To round out the AAAS-Lemelson Invention Ambassadors interviews conducted in Washington D.C. during the AAAS Annual Meeting, we spoke to three additional Ambassadors over the phone: including Juan Gilbert. We spoke to the Ambassadors about the importance of invention, the impact of their work, and what it has been like to be an Invention Ambassador. In this blog we recap Juan’s reflections on why invention is critical and the characteristics of an inventor.
In invention you need to be a divergent thinker, you need to think about the impossible, because that’s how we can fix problems.
Dr Juan Gilbert is the Andrew Banks Family Preeminence Endowed Professor and Chairman of the Computer & Information Science & Engineering Department at the University of Florida. A 2015 AAAS-Lemelson Invention Ambassador, he strives to invent to increase equality and create positive impacts for society as a whole. Dr Gilbert focuses on systemic problems such as voting, or helping achieve and implement initiatives like affirmative action.
Why is invention so essential to society?
The world needs invention because we have a lot of problems that need solving; climate change, elections, disease. There’s a need for invention to solve global and societal problems. That’s simply it.
What drives me, personally, to invent is this idea of helping society; being able to make a contribution to make society better, and being able to fix problems. It gives me a rush to be able to a solution to a challenge, and particularly if it has impacts on society.
How has your inventions helped solve problems?
One of my inventions, Prime III, focuses around voting. We’ve created accessible voting technology that has never been hacked and allows everyone to vote on the same machine, regardless of any disability that someone may have. If you can’t see, can’t hear, can’t read, don’t have arms, you can still vote on the same machine as anyone else. My motivating factor for this technology was moving society along, making things easier for everyone. The idea came about because during the 2000 US Presidential election, there was such a controversy, here in the state of Florida, around who had won, that I realized something needed to change. My team had the expertise to address this, so we used that knowledge to invent a technology that can help move us forward in voting.
What is the best way to distribute an invention?
I have both a patent and a licence for my invention Application Quest. I have a patent for the algorithm and I have licenses to a third party. In my opinion, you should always have a patent to protect your intellectual property. Then you can decide what makes the most sense, licensing or creating your own company.
Having said that, for Prime III, we actually made it open source instead of patenting or licensing because we wanted it to be publically available and used. We simply created it, tested it, demonstrated it, and put it out there for all to use, and now it’s publicly owned. Election Systems & Software (ES&S) is the nation’s largest voting machine manufacturer. They have used our technology to create an innovative voting machine called the ExpressVote. So our invention is changing how elections are done in the United States right now.

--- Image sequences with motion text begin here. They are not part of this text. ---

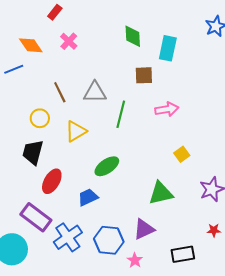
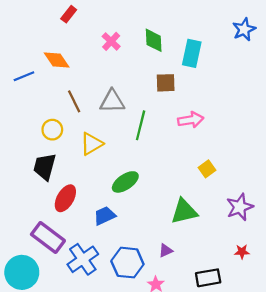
pink cross: (69, 41) -> (111, 41), moved
orange diamond: (31, 45) -> (57, 60), moved
purple triangle: (144, 229) -> (166, 251), size x0.6

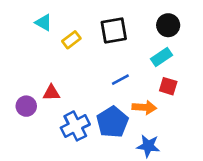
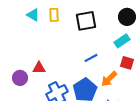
yellow rectangle: (71, 40) -> (54, 15), moved, turned -56
orange arrow: (144, 107) -> (109, 79), turned 132

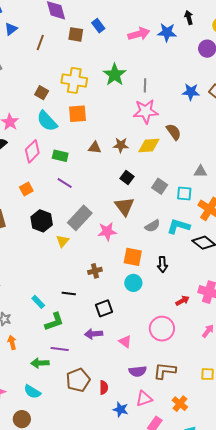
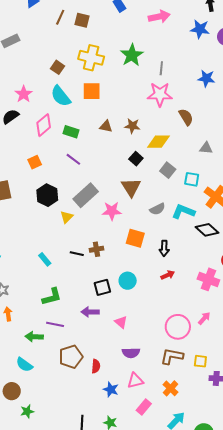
blue star: (167, 32) -> (200, 29), moved
brown square: (76, 34) -> (82, 20), moved
yellow diamond: (149, 146) -> (158, 142), moved
gray triangle: (201, 171) -> (206, 148), moved
cyan circle: (133, 283) -> (128, 281), moved
black line: (69, 293) -> (77, 254), moved
red arrow: (182, 301) -> (168, 275), moved
cyan rectangle: (38, 302) -> (45, 259), moved
pink circle: (162, 329) -> (178, 327), moved
brown L-shape: (165, 371) -> (172, 356), moved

What do you need to be a successful inventor?
There are several factors to being an inventor. The first factor is not so much a skill but more of a trait. If you’re going to be an inventor, you’ve got to understand you’re going to have failures, and you need to be able to overcome that. Therefore, being resilient against failure is something you’ll need to be a successful inventor.
The next thing you need are ideas. You should try to be a divergent thinker. Basically, you need to see the world differently. However you need to understand that just because you see the world a certain way doesn’t mean everyone sees it that way, and that doesn’t mean your way of seeing is better than mine. It’s good to have different ideas.
Finally, the third factor you need is passion. You have to have passion for something. Whatever you’re pursuing or trying to address, you should have a passion for it. I think if you have these things you can develop the technical skills necessary to be successful. That’s the easy part, anybody and everybody can do that, but resilience, divergent thinking and passion is what will set you apart.
The Invention Ambassadors Program typically helps Ambassadors talk to policy makers, coming from a policy background, why do you believe that is important?
I think encouraging this dialogue is extremely important. Policy makers set the agenda for a lot of things in the country. So making sure you have educated policymakers is important because they need to understand the role and place that invention plays in the economy. They can guide invention from funding to regulation, so it’s important for policymakers to understand how it fits invention fits in the larger ecosystem of our country’s economy and individual prosperity.
What was the best part of being an AAAS-Lemelson Invention Ambassador?
The Invention Ambassadors Program gave me an opportunity to meet other inventors and open my eyes to new ideas and different ways of thinking about the same thing. It helped create and solidify a network of inventors, an invaluable resource. Secondly, it allowed us to go and meet others, particularly young people, to tell our stories. By sharing our stories we were able to inspire these young minds. Talking to them, many didn’t realize invention was an option for them. It was extremely satisfying to be able to encourage people, and so important to create the next generation of inventors.